The community member recently updated the llama-index-llms-openai package to use GPT-4o mini, but encountered an error when trying to set the max_tokens limit. The context window for GPT-4o mini is 128K tokens, but the error message indicated that the model supports at most 16384 completion tokens. Other community members suggested double-checking that GPT-4o mini is being used, and provided suggestions to make the prompt more clean and descriptive to improve reliability with GPT-4o mini and SQL/database queries.
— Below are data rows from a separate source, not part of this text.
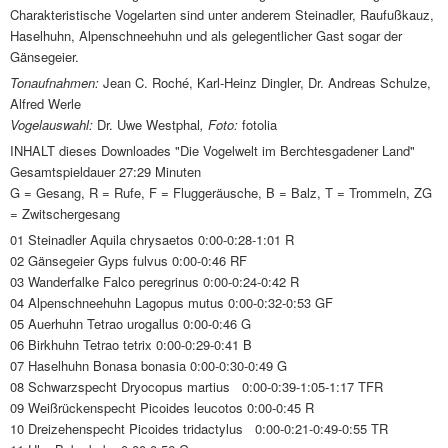
Charakteristische Vogelarten sind unter anderem Steinadler, Raufußkauz,
Haselhuhn, Alpenschneehuhn und als gelegentlicher Gast sogar der
Gänsegeier.
Tonaufnahmen:
Jean C. Roché, Karl-Heinz Dingler, Dr. Andreas Schulze,
Alfred Werle
Vogelauswahl:
Dr. Uwe Westphal
, Foto:
fotolia
INHALT dieses Downloades "Die Vogelwelt im Berchtesgadener Land"
Gesamtspieldauer 27:29 Minuten
G = Gesang, R = Rufe, F = Fluggeräusche, B = Balz, T = Trommeln, ZG
= Zwitschergesang
01 Steinadler Aquila chrysaetos 0:00-0:28-1:01 R
02 Gänsegeier Gyps fulvus 0:00-0:46 RF
03 Wanderfalke Falco peregrinus 0:00-0:24-0:42 R
04 Alpenschneehuhn Lagopus mutus 0:00-0:32-0:53 GF
05 Auerhuhn Tetrao urogallus 0:00-0:46 G
06 Birkhuhn Tetrao tetrix 0:00-0:29-0:41 B
07 Haselhuhn Bonasa bonasia 0:00-0:30-0:49 G
08 Schwarzspecht Dryocopus martius 0:00-0:39-1:05-1:17 TFR
09 Weißrückenspecht Picoides leucotos 0:00-0:45 R
10 Dreizehenspecht Picoides tridactylus 0:00-0:21-0:49-0:55 TR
I recently updated llama-index-llms-openai 0.1.26 to use 4o-mini. On openai's website they said CONTEXT WINDOW 128k tokens but when I tried to set the limit it said
Plain Text
Error code: 400 - {\'error\': {\'message\': \'max_tokens is too large: 120000. This model supports at most 16384 completion tokens, whereas you provided 120000.\', \'type\': \'invalid_request_error\', \'param\': \'max_tokens\', \'code\': None}}\n'}
A month back I asked about gpt-4 and sql query. 3.5 will follow the instruction and do query but gpt-4 will refuse to query directly to db. Has anything changed since then?
Many thanks @WhiteFang_Jr ! Could you say more or share some good+bad examples of a "more clean and more descriptive" prompt for optimal reliability with gpt-4o mini and SQL/db queries?